UNIX (you-niks) is an operating system that originated at Bell Labs in 1969. It was the first OS written in the popular 'C' programming language. It is not a proprietary operating system owned by a one computer company, and became the first open operating system that could be added to by anyone. UNIX is used primarily in workstations which are typically more powerful machines than PCs.


Solaris (the follow on to SunOS) is a UNIX based system developed by Sun Microsystems for its family of Scalable Processor Architecture-based processors. It can also run on Intel-based processors. Sun's SPARC/Solaris systems were the predominant servers for Web sites as the Internet emerged in the 1990s. Sun says Solaris is available (meaning it seldom crashes), scalable (it can be run on larger processors) and is designed for network computing. Sun advertises its latest version, the Solaris 8 Operating Environment, as the 'the leading UNIX environment' today.


Linux (lih-niks) is a UNIX-like operating system. The kernel (core of the operating system) was developed by Linus Torvalds at the University of Helsinki in Finland. Unlike commercial operating systems, it is free and anyone can download it from the Internet!

Linux is an open source language and anyone can add to it. It is distributed using the Free Software Foundation's 'copyleft' stipulations that mean any modified version that is redistributed must in turn be made freely available.

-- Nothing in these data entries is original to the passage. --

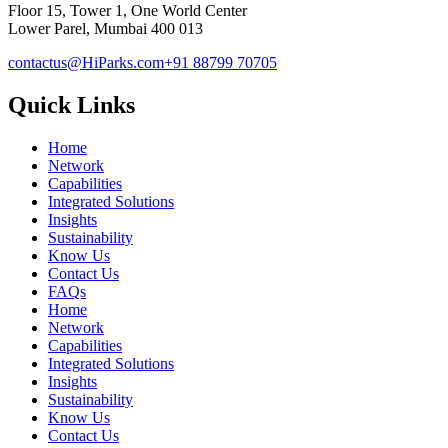
Floor 15, Tower 1, One World Center
Lower Parel, Mumbai 400 013
contactus@HiParks.com
+91 88799 70705
Quick Links
Home
Network
Capabilities
Integrated Solutions
Insights
Sustainability
Know Us
Contact Us
FAQs
Home
Network
Capabilities
Integrated Solutions
Insights
Sustainability
Know Us
Contact Us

Some have suggested that Linux may become an open language alternative to the popular desktop OS, Microsoft Windows. It is very popular among users already familiar with UNIX, but has far fewer users than Windows.

As we indicated earlier this operating system can be downloaded for free. Companies like Red Hat and SUsE offer bundled versions of the OS which among other things provides installation software for those who don't want to try doing the download and setup on their own.

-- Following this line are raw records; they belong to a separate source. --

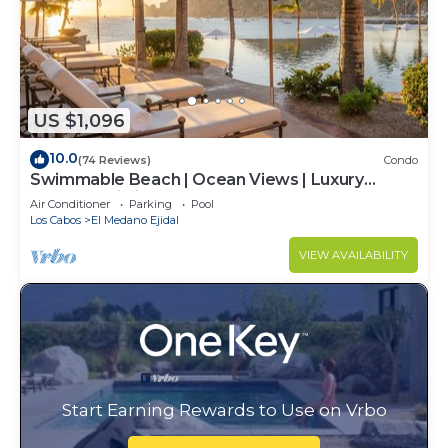
US $1,096
10.0
(74 Reviews)
Condo
Swimmable Beach | Ocean Views | Luxury
Condo | Building 4!
Air Conditioner
Parking
Pool
Los Cabos
El Medano Ejidal
VIEW AVAILABILITY
Start Earning Rewards to Use on Vrbo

Java is a high-level programming language developed by Sun Microsystems originally targeting handheld devices and set-top boxes but later modified to address the rapidly expanding World Wide Web.

Java has a set of features that make it well suited for use on the World Wide Web. Small Java applications called Java applets that perform specific tasks can be downloaded from a Web server and run on your computer by a Java-compatible Web browser, such as Netscape Navigator or Microsoft Internet Explorer.


Script is another name for a macro or batch file and is basically a list of commands that perform common tasks without user interaction. A script language is a simple programming language with which you can write scripts.

PERL (Practical Extraction and Report Language) is a scripting language especially designed for processing text. Because of it's strong text processing abilities, Perl has become one of the most popular languages for writing CGI scripts.

Applescript is a scripting language developed by Apple Computer that is integrated into the MacOS starting with System 7.5. AppleScripts automate common tasks, yet are powerful enough to automate complex tasks.